Dagga Party may or may not be on the ballot, says Jeremy Acton
The party raised the money to register but aren't sure if they paid it across to the IEC in time.
Jeremy Acton of Iqela Lentsango: The Dagga Party of South Africa, said he didn’t know whether he was on the ballot for the 2019 elections at this point.
Acton related an almost farcical comedy of errors regarding his party’s attempts to register on the Independent Electoral Commission (IEC) website, which possibly doesn’t do much to dispel stereotypes about the organisational skills of cannabis users.
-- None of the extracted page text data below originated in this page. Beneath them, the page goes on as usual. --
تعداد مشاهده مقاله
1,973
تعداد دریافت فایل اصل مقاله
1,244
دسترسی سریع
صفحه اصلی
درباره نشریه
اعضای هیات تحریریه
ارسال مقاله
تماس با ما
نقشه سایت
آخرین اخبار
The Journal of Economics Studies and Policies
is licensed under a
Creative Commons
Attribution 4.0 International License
He was, however, refreshingly honest for a politician.
“We raised the money, and had to go to Capitech to change the limit on our account to R200,000, but were only able to change it to R100,000. In the end we had to scramble to get someone else to deposit the remaining R100,000,” he said.
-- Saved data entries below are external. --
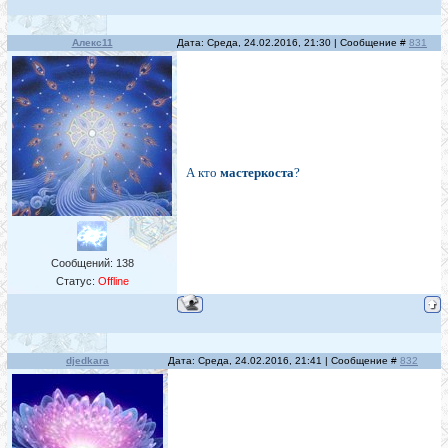
Алекс11
Дата: Среда, 24.02.2016, 21:30 | Сообщение #
831
А кто
мастеркоста
?
Сообщений:
138
Статус:
Offline
djedkara
Дата: Среда, 24.02.2016, 21:41 | Сообщение #
832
“The IEC has a portal for swiping your card, but we couldn’t find simple EFT details,” he continued.
READ MORE: Dagga announcement sets Twitter ablaze
“So at 2pm we found ourselves sitting trying to sort out the problem.
“We managed to get someone else to pay the 100,000 rand and we’re not sure if it went through before or after the cutoff.”
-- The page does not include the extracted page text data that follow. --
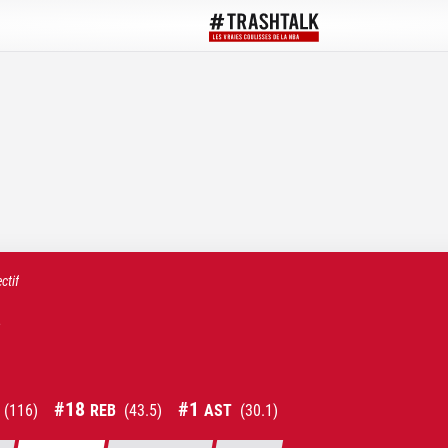
ctif
s
#
18
#
1
(
116
)
REB
(
43.5
)
AST
(
30.1
)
Giving up on the complicated IEC portal, Acton “emailed the proof of payment and candidates list at 5.20pm,” exactly an hour after what marijuana enthusiasts may have considered the perfect time for the Dagga Party to register.
Now, Acton is waiting to hear whether or not he’s made the cut.
“In terms of their stringent cutoff of the IEC I don’t think we’re on the ballot,” he admitted.
Both a report in The Mail & Guardian and on Fields of Green For All, the website of prominent South African cannabis activists Jules Stobbs and Myrtle Clarke – better known as the Dagga Couple – appear to have jumped the gun.
The Mail & Guardian did accurately report that while the party had raised the money, they hadn’t yet transferred it across to the IEC, in a story titled “Dagga Party credits grassroots support to get on ballot” which uses its subject matter to make an impressive amount of weed-related puns.
Fields of Green For All, meanwhile, wrote that the party had already made the ballot.
“In a monumental last-minute national effort of raffles, prizes and incentives, The Dagga Party of South Africa beat the deadline to raise the R200,000 deposit to the Independent Election Committee (IEC) to have their logo on the national ballot for this May’s General Elections,” the website reported.
“In a rare display of cohesion and ‘One Love’, the South African Cannabis Community donated small amounts en masse in a 72-hour show of solidarity for Jeremy Acton and the work he has done for all of us in the courts of South Africa,” the report continued.
“Twelve hours is a long time in politics,” said Stobbs when called for clarification, adding that he thought the party’s successful registration was a done deal at the time.
He said he believed there was a “50-50 chance” of the party making the ballot at this point, adding that when he spoke to Acton he “didn’t sound upbeat”.